The mean of the search distribution is then updated by mutating the $m \leq n$ best samples from the current generation of candidates:
\begin{align}
    &\vx \gets \vx + \cma \label{eq:cma-mu}\\ 
    \intertext{where }
    &\cma = \sigma \tsum_{i=1}^m w_i \vy_i, \text{ and } \vy_i = (\vxi_i - \vx) / \sigma. \label{eq:cma-step}
\end{align}
Next, the parameters of the search distribution are updated.
First, the step-size $\sigma$ is updated based on the history of prior steps.
Given
\begin{align}
    &m_{\text{eff}} = (\Sigma_{i=1}^m w_i^2)^{-1}, \text{ and }\label{eq:mueff}\\
    &\vp_{\sigma} \leftarrow (1 - \alpha_{\sigma}) \vp_{\sigma} + \sqrt{\alpha_\sigma (2 - \alpha_\sigma)~ m_{\text{eff}}}~\vC^{-\frac{1}{2}} \cma/\sigma \label{eq:cma_evo_trace},\\
\intertext{we define}
    &\sigma \leftarrow \sigma \times \exp\Bigl(\frac{\alpha_{\sigma}}{d_{\sigma}} \Bigl(\frac{\lVert \vp_{\sigma}\rVert}{\EEE \lVert \NN (0, \Id) \rVert} - 1\Bigr)\Bigr),\label{eq:cma-sig}
\end{align}
where $\vp_{\sigma}$ is a moving average over the optimization steps, which unprojects the steps using $C^{-1/2}/\sigma$, so the resulting vector follows a standard normal.
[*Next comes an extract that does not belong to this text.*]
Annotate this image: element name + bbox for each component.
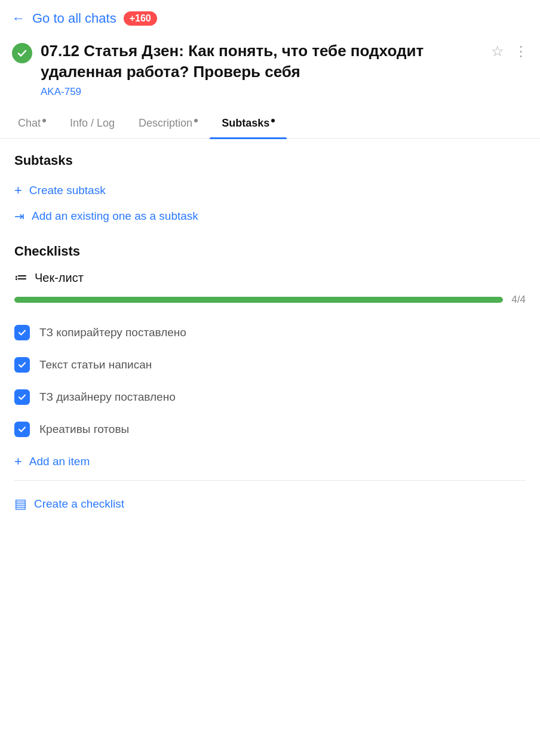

Thus, Eq.~\eqref{eq:cma-sig} automatically adapts the step-size based on the expected length of steps, similar to momentum-based optimizers \citep{kingma2014adam, nesterov1983method}, with the hyperparameters $\alpha_\sigma$ and $d_\sigma$ governing the rate of the step-size changes.
%
Finally, the covariance $\vC$ is updated based on the covariance of the previous steps and current population fitness values:
\begin{align}
    \begin{split}
       &\vC \leftarrow (1 + \alpha_1 d(h_\sigma)- \alpha_1 - \alpha_m \tsum_{j=1}^n w_j)\vC\\
       &\qquad + \alpha_1 \vp_c {\vp_c}^T + \alpha_m \tsum_{i=1}^n \bar{w}_i \vy_i \vy_i^T,
    \end{split}\label{eq:cma-cov}
\intertext{with } 
    &\vp_c \leftarrow (1 - \alpha_c) \vp_c + h_{\sigma} \sqrt{\alpha_c (2-\alpha_c) m_{\text{eff}}}~ \cma/\sigma.\label{eq:cma-pc}
\end{align}
In words, the covariance update performs smoothing over the optimization path to update $\vC$ based on the within- and between-step covariance of well-performing solutions.
Thus, Eq.~\eqref{eq:cma-cov} scales $\vC$ along directions of successful steps to make the search converge faster.